Orihuela, Barrio de San Antón. Siglo XIX
Caminaba la oriolana como solía hacer por esos lares como
tenía por costumbre.
Era una hora próxima a las siete de la mañana y venía de
asistir a la misa de las seis que impartían en Santo Domingo.
Embarazada de su undécimo hijo decidió coger el camino de la
cuesta de la mina de
Mercurio. Así podría tener ocasión de encontrarse con su
marido.
Sus otros hijos eran niños hermosos, como su padre Vicente
Fernández, un hombre natural de Alcázar
de San Juan, que había venido para dirigir las obras del nuevo horno que se
estaba construyendo con los restos del antiguo que se había quedado obsoleto.
El viejo horno había cumplido su papel desde 1850 hasta que
los recursos de la sociedad minera La Amistad.empezaron
a escasear y todo terminó en ruina.
Por eso los responsables de la empresa, decidieron irse a
Almadén en busca de consejo.
Y desde tierras manchegas empezaron a llegar a Orihuela obreros
y especialistas en la extracción de Cinabrio para darle un vuelco a la situación.
Así es como había llegado él como director de obras. Junto
con otros operarios de Valencia que incluso habían traído consigo a sus familias.
Vivían en cuevas que se repartían a lo largo de todo el
monte San Miguel.
Vicente que había venido solo, conoció a una Oriolana y se
enamoraron locamente.
Un amor y una pasión tan intensa que de ella y tras una
recordada boda brotaron con los años 10 criaturas fruto de ese amor
incondicional.
La joven de treinta años que caminaba sola sintió un mareo
pero las ganas de poder ver una vez más los tiernos ojos de su marido la hicieron
seguir adelante.
Volvió a marearse y esta vez perdió pie y cayó al suelo
justo antes de sentir el agónico grito de su hijo no nacido.
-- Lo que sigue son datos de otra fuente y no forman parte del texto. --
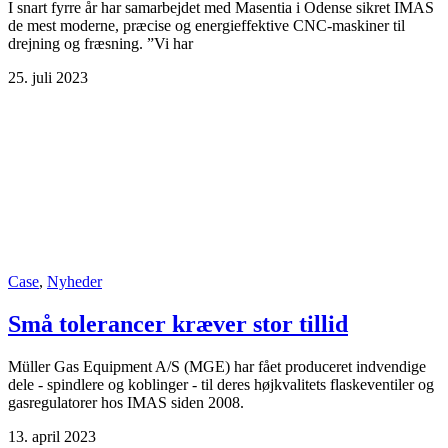
I snart fyrre år har samarbejdet med Masentia i Odense sikret IMAS
de mest moderne, præcise og energieffektive CNC-maskiner til
drejning og fræsning. ”Vi har
25. juli 2023
Case
,
Nyheder
Små tolerancer kræver stor tillid
Müller Gas Equipment A/S (MGE) har fået produceret indvendige
dele - spindlere og koblinger - til deres højkvalitets flaskeventiler og
gasregulatorer hos IMAS siden 2008.
13. april 2023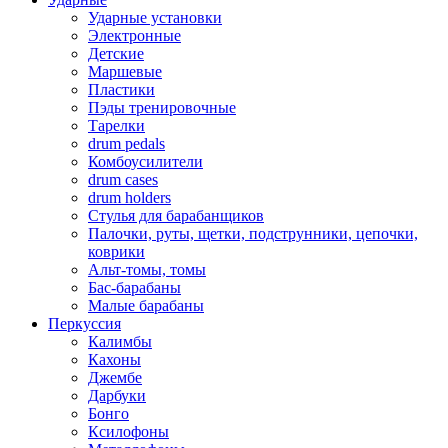
Ударные установки
Электронные
Детские
Маршевые
Пластики
Пэды тренировочные
Тарелки
drum pedals
Комбоусилители
drum cases
drum holders
Стулья для барабанщиков
Палочки, руты, щетки, подструнники, цепочки,
коврики
Альт-томы, томы
Бас-барабаны
Малые барабаны
Перкуссия
Калимбы
Кахоны
Джембе
Дарбуки
Бонго
Ксилофоны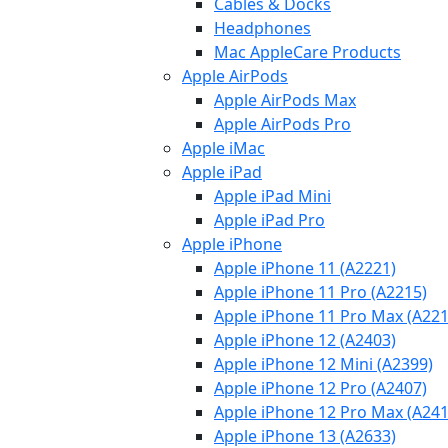
Cables & Docks
Headphones
Mac AppleCare Products
Apple AirPods
Apple AirPods Max
Apple AirPods Pro
Apple iMac
Apple iPad
Apple iPad Mini
Apple iPad Pro
Apple iPhone
Apple iPhone 11 (A2221)
Apple iPhone 11 Pro (A2215)
Apple iPhone 11 Pro Max (A221
Apple iPhone 12 (A2403)
Apple iPhone 12 Mini (A2399)
Apple iPhone 12 Pro (A2407)
Apple iPhone 12 Pro Max (A241
Apple iPhone 13 (A2633)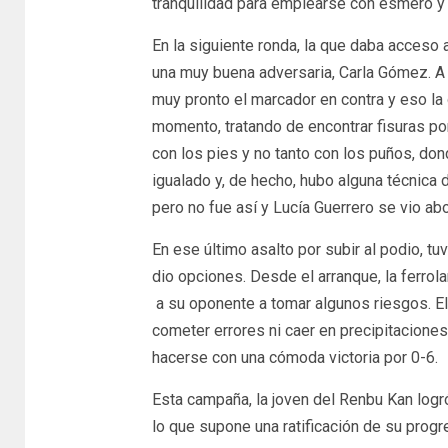
tranquilidad para emplearse con esmero y 
En la siguiente ronda, la que daba acceso a
una muy buena adversaria, Carla Gómez. A d
muy pronto el marcador en contra y eso la 
momento, tratando de encontrar fisuras p
con los pies y no tanto con los puños, do
igualado y, de hecho, hubo alguna técnica 
pero no fue así y Lucía Guerrero se vio abo
En ese último asalto por subir al podio, 
dio opciones. Desde el arranque, la ferrola
a su oponente a tomar algunos riesgos. El
cometer errores ni caer en precipitaciones
hacerse con una cómoda victoria por 0-6.
Esta campaña, la joven del Renbu Kan logró
lo que supone una ratificación de su progr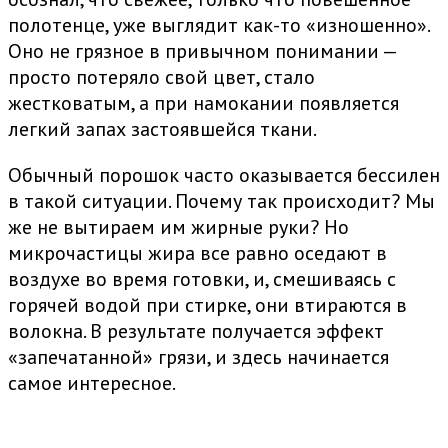
полотенце, уже выглядит как-то «изношенно».
Оно не грязное в привычном понимании —
просто потеряло свой цвет, стало
жестковатым, а при намокании появляется
легкий запах застоявшейся ткани.
Обычный порошок часто оказывается бессилен
в такой ситуации. Почему так происходит? Мы
же не вытираем им жирные руки? Но
микрочастицы жира все равно оседают в
воздухе во время готовки, и, смешиваясь с
горячей водой при стирке, они втираются в
волокна. В результате получается эффект
«запечатанной» грязи, и здесь начинается
самое интересное.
Se le escapaba el aliento El suyo y el de su niño y en un
esfuerzo final se agarró a la tierra y dejó allí para siempre los dolores de su
alma junto con la de su hijo.
Los vecinos la encontraron muerta sobre un enorme charco de
sangre. Había perecido de un derrame.
Varios días más tarde, aún con la sangre fresca en la
tierra, algunos vecinos de la zona empezaron a contar que algunas noches
escuchaban de cerca el llanto invisible de un niño y la dulce voz de una mujer
que le cantaba una canción.
Y así hasta nuestros días, en alguna ocasión que alguien ha
pasado por allí a esas horas de la madrugada, ha podido ser testigo de lo
imposible.
Una sombra clara en la noche, un caminante extraño vestido
de blanco con algo pequeño que sujeta con sus brazos.
Parece alguien que nos observa. Con sus pequeñitos ojos se fija
en nosotros y después llora.
Pobre Vicente el hombre que pasó el resto de su vida
aferrado a los rumores que contaban los vecinos de la zona.
No sabemos si en alguna ocasión pudo llegar a ver al espíritu
de su mujer.
El caso es que su vida en la ciudad no acabó hasta que
cumplió casi los 100 años.
Pues nunca quiso abandonar Orihuela como tampoco
hicieron algunos de sus otros hijos.*Los nombres reales de los protagonistas han sido sustituidos por otros ficticios para no dañar la reputación de los familiares que quedan vivos en Orihuela. Tampoco se ha respetado lo sucedido al pie de la letra para no dar pistas.